Tra i suoi occhi, un universo timido,
un velo di brina sul mattino nuovo.
Il suo respiro, un filo sottile,
tremava, come foglia al primo vento.
Non parole, ma silenzi che parlavano
di mondi inesplorati, di paure antiche,
di muri eretti, mattone su mattone,
a difendere un cuore mai donato.
La sentivo fragile, come cristallo,
e ogni mio passo era misurato,
ogni sguardo, una carezza muta.
Le mani, cime di montagna inesplorate,
le accostavo piano, come a un segreto,
un sussurro sulla pelle, appena sfiorata.

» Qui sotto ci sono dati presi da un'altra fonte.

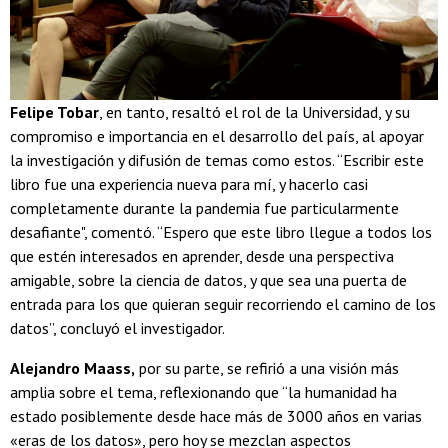
Felipe Tobar
, en tanto, resaltó el rol de la Universidad, y su
compromiso e importancia en el desarrollo del país, al apoyar
la investigación y difusión de temas como estos. “Escribir este
libro fue una experiencia nueva para mí, y hacerlo casi
completamente durante la pandemia fue particularmente
desafiante", comentó. “Espero que este libro llegue a todos los
que estén interesados en aprender, desde una perspectiva
amigable, sobre la ciencia de datos, y que sea una puerta de
entrada para los que quieran seguir recorriendo el camino de los
datos”, concluyó el investigador.
Alejandro Maass,
por su parte, se refirió a una visión más
amplia sobre el tema, reflexionando que “la humanidad ha
estado posiblemente desde hace más de 3000 años en varias
«eras de los datos», pero hoy se mezclan aspectos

E nel tremore suo, la mia pazienza
si faceva rifugio, calda coperta.
Poi un bacio, leggero come piuma,
un respiro condiviso, un battito doppio.
E in quel tocco, il suo universo chiuso
iniziò a dischiudersi, petalo dopo petalo.

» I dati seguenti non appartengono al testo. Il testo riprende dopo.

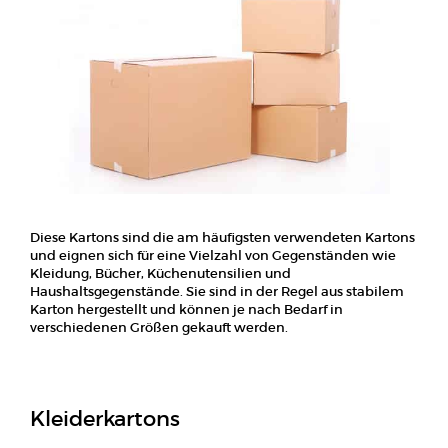
Diese Kartons sind die am häufigsten verwendeten Kartons
und eignen sich für eine Vielzahl von Gegenständen wie
Kleidung, Bücher, Küchenutensilien und
Haushaltsgegenstände. Sie sind in der Regel aus stabilem
Karton hergestellt und können je nach Bedarf in
verschiedenen Größen gekauft werden.
Kleiderkartons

Sentivo i dubbi sciogliersi, come neve
al sole di primavera, lenta, inesorabile.
Le sue mani, prima strette, ora cercavano
le mie, un intreccio, un’antica promessa.

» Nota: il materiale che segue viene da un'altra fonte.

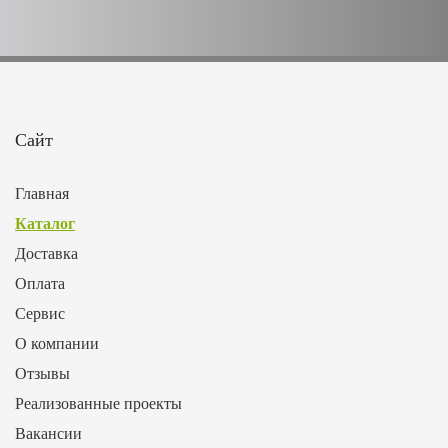
Сайт
Главная
Каталог
Доставка
Оплата
Сервис
О компании
Отзывы
Реализованные проекты
Вакансии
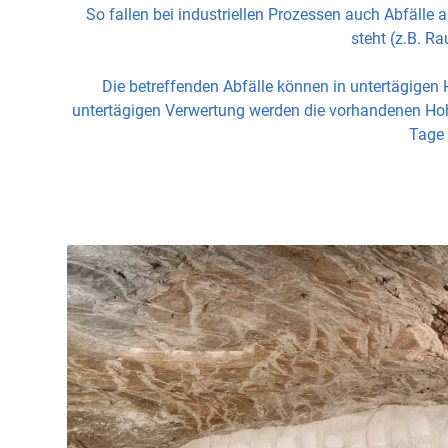
So fallen bei industriellen Prozessen auch Abfälle
steht (z.B. R
Die betreffenden Abfälle können in untertägigen 
untertägigen Verwertung werden die vorhandenen Hohlr
Tage 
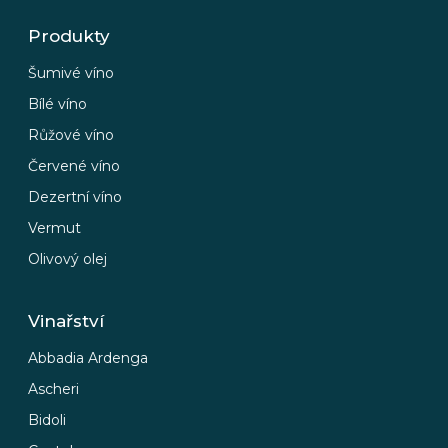
Produkty
Šumivé víno
Bílé víno
Růžové víno
Červené víno
Dezertní víno
Vermut
Olivový olej
Vinařství
Abbadia Ardenga
Ascheri
Bidoli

E quando i corpi, finalmente, si trovarono,
non fu solo un’unione, ma un giuramento silenzioso.
Ogni sua paura, un eco che io spegnevo con un bacio,
ogni suo timore, un fardello che prendevo su di me.
Nei miei occhi, il suo porto sicuro, la mia forza,
l’ancora a cui poteva finalmente affidarsi.
E mentre la stringevo, sentii non solo la sua pelle,
ma la sua anima fiorire, protetta e amata, per sempre mia.